Phosyne, at her hip, is alert. Judging. Treila, too, at her shoulder.

“There are,” he says. “And when I leave here, the bonds we have made will transfer to all of them.”

“Lying?” Voyne asks.

“No,” Phosyne says. Treila does not reply.

Voyne looks up to her.

“Does it matter?” Treila asks. “There are dark things in the forest always. Something will eat regardless. Better not to risk

making their teeth any sharper.”

Voyne considers, then nods. She gestures. “Lay down your knife, then, hungry thing. But before you go—”

He hesitates, half-bowed.

“Phosyne,” Voyne continues, “please word this for me. I want everybody in this castle who has unknowingly suffered to remain

unknowing. They are stirring, even now. I would not visit this horror upon them, if it is within my power.”

“Horror,” Treila offers, “shapes character. And it did happen.” She would know; those dark things in the forest found her

years ago. But whatever she found there is not the same as what happened within these walls.

“They had no control over themselves during it,” Voyne counters. “It’s not the same, dear heart.”

Treila blushes.

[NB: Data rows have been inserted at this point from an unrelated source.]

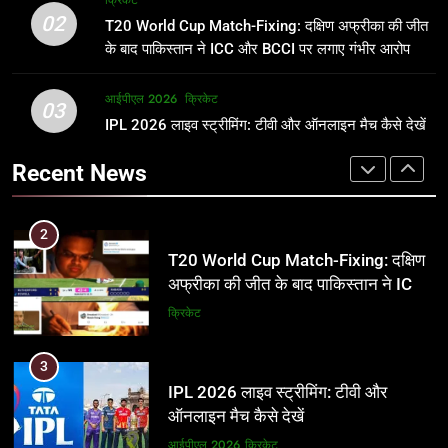
क्रिकेट
उम्र, परिवार, करियर और शादी से जुड़ी हर
फाइनल में हो सकती है महा-भिड़ंत, जानें पूरा
02
T20 World Cup Match-Fixing: दक्षिण अफ्रीका की जीत
जानकारी
समीकरण
क्रिकेट
T20 वर्ल्ड कप 2026
के बाद पाकिस्तान ने ICC और BCCI पर लगाए गंभीर आरोप
2
आईपीएल 2026
क्रिकेट
1
03
T20 World Cup Match-Fixing: दक्षिण
IPL 2026 लाइव स्ट्रीमिंग: टीवी और ऑनलाइन मैच कैसे देखें
अर्जुन तेंदुलकर की पत्नी सानिया चंडोक:
अफ्रीका की जीत के बाद पाकिस्तान ने ICC
उम्र, परिवार, करियर और शादी से जुड़ी हर
Recent News
और BCCI पर लगाए गंभीर आरोप
जानकारी
क्रिकेट
क्रिकेट
3
2
IPL 2026 लाइव स्ट्रीमिंग: टीवी और
T20 World Cup Match-Fixing: दक्षिण
ऑनलाइन मैच कैसे देखें
अफ्रीका की जीत के बाद पाकिस्तान ने ICC
और BCCI पर लगाए गंभीर आरोप
आईपीएल 2026
क्रिकेट
क्रिकेट
4
3
IPL 2026 टिकट्स: बुकिंग, कीमतें, और
IPL 2026 लाइव स्ट्रीमिंग: टीवी और
स्टेडियम की पूरी जानकारी
ऑनलाइन मैच कैसे देखें
आईपीएल 2026
क्रिकेट
आईपीएल 2026
क्रिकेट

Says nothing more.

Voyne looks at Phosyne.

“In exchange for the return of the knife and all the meaning therein,” Phosyne murmurs, “and in exchange for gifting those in this castle that are not us, and that are not you, a gentle evening’s slumber from which they shall wake fed and unknowing of anything beyond your arrival at the gates of Aymar, you are free to go and take your creatures with you, never to return to this plateau, may we never look upon you again.”

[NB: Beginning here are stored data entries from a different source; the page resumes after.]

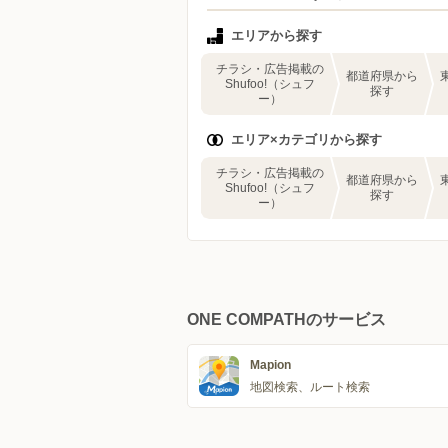
エリアから探す
チラシ・広告掲載の
都道府県から
Shufoo!（シュフ
探す
ー）
エリア×カテゴリから探す
チラシ・広告掲載の
都道府県から
Shufoo!（シュフ
探す
ー）
ONE COMPATHのサービス
Mapion
地図検索、ルート検索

The words hang in the air, heavy with meaning and intent.

The Absolving Saint nods and lays down his knife.

It makes a faint ringing sound against the stone.

When he stands, he looks thinner, less lustrous. He offers them a small, silvered smile, and leaves the throne room.

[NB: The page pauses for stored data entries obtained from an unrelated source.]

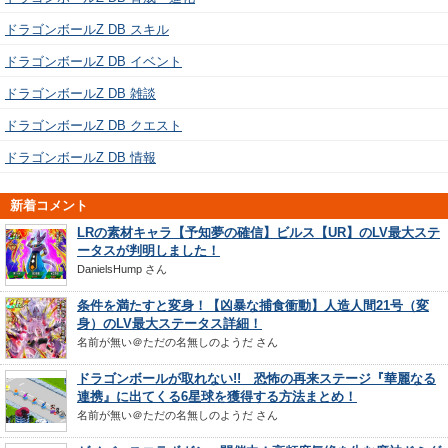
ドラゴンボールZ DB スキル
ドラゴンボールZ DB イベント
ドラゴンボールZ DB 雑談
ドラゴンボールZ DB クエスト
ドラゴンボールZ DB 情報
新着コメント
LRの素材キャラ【予知夢の確信】ビルス【UR】のLV最大ステ
ータスが判明しました！
DanielsHump
さん
条件を満たすと変身！【凶暴な捕食衝動】人造人間21号（変
身）のLV最大ステータス詳細！
名前が無い＠ただの名無しのようだ
さん
ドラゴンボールが取れない!! 恐怖の再来ステージ『華麗なる
連携』に出てくる6星球を獲得する方法まとめ！
名前が無い＠ただの名無しのようだ
さん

Voyne lets free a deep and exhausted sigh.

“Treila,” Voyne murmurs, “tell me more about what waits outside those gates.”

“I confess I know very little,” the woman says, but she circles around to the front, holds out her hands. “Except that it

is autumn, and there is a small band of soldiers waiting for us. Ours, not Etrebian. The world beyond is safe, for now, and

waiting for us. But they will ask where the king is.”

Phosyne goes very pale, even as Voyne rises and reaches down to bring her along with them.

“The king,” Phosyne says, “is dead.”

“He is,” Voyne murmurs. Slowly, they make their way to the door. Down to the yard. Out into a crisp autumn day, the sun shining

down from its right place against the blue of the sky. “But in all likelihood, one of the princes took up his mantle months

ago. There was, after all, no relief force.”

In scattered tents, far fewer than there should have been, they see people sleeping. Dreaming, in the shade. The dirt no longer

bears any trace of blood or silty storm. Everything is still and quiet.

“The world goes on without us,” Voyne adds, softly. She leans heavily against Treila, against Phosyne, as they approach the

gate.

There is nobody there to man it, but it stands open.

“The way I worded it,” Phosyne says, after a moment, “they will think there was a miracle here. The Constant Lady and Her

saints, in truth. A visitation. An intercession.”

She’s right, of course. And their role in it will be lost: three starving women who struggled for mastery of themselves in the face of a spiraling world.

“Can we leave here?” Treila asks, softly, sounding unaccountably young for the gore that stains her to the bone.

“Only one way to find out,” Phosyne says, and her eyes flash with an eager hunger. “And we must hope we can. For there is

no food in Aymar Castle.”

Voyne pulls them both close and, together, they take the next step.